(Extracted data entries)
◆ ◆ ◆ ◆ ◆

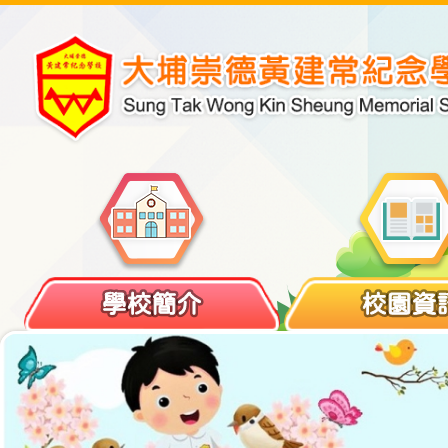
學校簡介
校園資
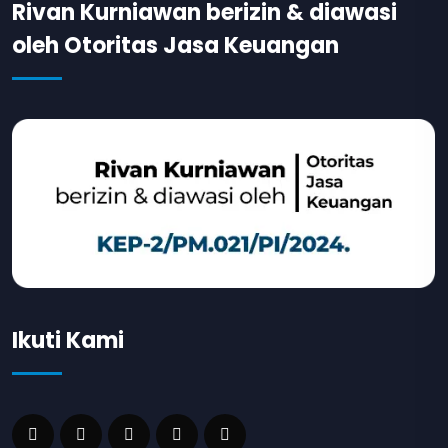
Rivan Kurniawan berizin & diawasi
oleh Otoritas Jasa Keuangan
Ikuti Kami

◆ ◆ ◆ ◆ ◆

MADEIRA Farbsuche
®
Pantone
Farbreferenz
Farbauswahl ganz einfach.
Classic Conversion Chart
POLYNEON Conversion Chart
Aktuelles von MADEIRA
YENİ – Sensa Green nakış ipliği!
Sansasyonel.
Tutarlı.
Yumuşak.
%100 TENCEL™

◆ ◆ ◆ ◆ ◆

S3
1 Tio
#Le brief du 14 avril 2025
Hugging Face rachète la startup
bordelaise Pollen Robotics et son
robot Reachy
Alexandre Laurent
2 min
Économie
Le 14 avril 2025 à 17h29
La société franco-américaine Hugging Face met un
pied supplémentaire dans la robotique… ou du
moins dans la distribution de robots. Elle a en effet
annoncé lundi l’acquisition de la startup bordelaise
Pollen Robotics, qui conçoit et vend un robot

◆ ◆ ◆ ◆ ◆

* _Task description_: In the records above, find each line that holds the word "Hugging"; copy all such lines.

* _Completed task_:
Hugging Face rachète la startup
La société franco-américaine Hugging Face met un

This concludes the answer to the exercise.